Problem to work on » Identify, in the records below, every line where the string "will" appears, and copy each such line.

━━━

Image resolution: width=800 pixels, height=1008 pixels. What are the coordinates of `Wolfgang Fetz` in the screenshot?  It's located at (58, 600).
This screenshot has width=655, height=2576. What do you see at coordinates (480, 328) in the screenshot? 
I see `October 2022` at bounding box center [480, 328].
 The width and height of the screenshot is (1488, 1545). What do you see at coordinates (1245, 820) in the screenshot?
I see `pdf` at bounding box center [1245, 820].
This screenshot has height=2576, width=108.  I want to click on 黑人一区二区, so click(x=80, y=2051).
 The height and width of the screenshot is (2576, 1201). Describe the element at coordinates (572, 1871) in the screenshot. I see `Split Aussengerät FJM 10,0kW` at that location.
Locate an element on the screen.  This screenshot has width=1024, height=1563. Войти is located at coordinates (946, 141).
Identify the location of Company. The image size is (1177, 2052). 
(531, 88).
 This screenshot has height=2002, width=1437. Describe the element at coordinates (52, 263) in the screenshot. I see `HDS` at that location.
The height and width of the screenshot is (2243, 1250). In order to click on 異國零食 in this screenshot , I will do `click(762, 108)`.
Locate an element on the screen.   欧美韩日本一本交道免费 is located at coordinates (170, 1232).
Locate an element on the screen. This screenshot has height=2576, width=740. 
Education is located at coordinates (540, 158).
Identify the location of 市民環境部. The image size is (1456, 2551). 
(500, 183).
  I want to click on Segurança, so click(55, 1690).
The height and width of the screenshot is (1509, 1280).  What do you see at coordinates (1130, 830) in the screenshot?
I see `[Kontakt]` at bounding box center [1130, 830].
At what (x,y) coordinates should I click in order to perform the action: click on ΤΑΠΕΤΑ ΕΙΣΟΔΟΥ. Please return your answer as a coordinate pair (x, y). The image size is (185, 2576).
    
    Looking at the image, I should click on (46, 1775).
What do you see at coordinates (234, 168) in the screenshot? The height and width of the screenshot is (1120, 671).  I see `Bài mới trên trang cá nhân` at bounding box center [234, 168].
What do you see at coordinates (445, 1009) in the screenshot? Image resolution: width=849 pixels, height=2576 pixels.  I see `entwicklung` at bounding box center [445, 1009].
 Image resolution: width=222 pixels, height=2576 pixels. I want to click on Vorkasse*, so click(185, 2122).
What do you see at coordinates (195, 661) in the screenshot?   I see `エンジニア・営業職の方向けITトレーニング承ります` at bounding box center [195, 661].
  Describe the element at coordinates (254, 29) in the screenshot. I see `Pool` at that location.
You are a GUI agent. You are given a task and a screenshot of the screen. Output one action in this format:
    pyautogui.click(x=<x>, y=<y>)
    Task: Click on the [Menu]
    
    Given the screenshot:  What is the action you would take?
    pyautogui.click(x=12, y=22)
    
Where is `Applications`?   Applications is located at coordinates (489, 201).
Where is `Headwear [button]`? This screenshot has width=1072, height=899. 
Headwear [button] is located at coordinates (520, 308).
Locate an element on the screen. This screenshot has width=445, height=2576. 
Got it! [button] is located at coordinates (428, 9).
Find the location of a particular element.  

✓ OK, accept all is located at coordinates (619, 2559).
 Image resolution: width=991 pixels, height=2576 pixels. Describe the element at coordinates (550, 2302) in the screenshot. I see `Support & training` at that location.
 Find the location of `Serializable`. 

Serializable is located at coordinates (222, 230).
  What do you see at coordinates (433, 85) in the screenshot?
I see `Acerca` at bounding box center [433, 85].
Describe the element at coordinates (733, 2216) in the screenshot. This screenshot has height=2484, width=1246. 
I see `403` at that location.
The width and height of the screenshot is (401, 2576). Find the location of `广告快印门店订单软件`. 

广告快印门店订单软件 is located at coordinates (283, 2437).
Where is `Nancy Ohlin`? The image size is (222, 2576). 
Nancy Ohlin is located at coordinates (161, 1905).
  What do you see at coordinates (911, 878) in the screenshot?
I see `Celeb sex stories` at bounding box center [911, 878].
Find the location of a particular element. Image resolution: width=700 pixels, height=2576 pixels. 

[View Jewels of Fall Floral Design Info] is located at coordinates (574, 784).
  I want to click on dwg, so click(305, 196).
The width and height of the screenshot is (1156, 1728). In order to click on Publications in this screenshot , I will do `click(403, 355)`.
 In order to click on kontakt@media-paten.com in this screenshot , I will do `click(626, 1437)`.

━━━

Answer »
The height and width of the screenshot is (2243, 1250). In order to click on 異國零食 in this screenshot , I will do `click(762, 108)`.
The width and height of the screenshot is (1156, 1728). In order to click on Publications in this screenshot , I will do `click(403, 355)`.
 In order to click on kontakt@media-paten.com in this screenshot , I will do `click(626, 1437)`.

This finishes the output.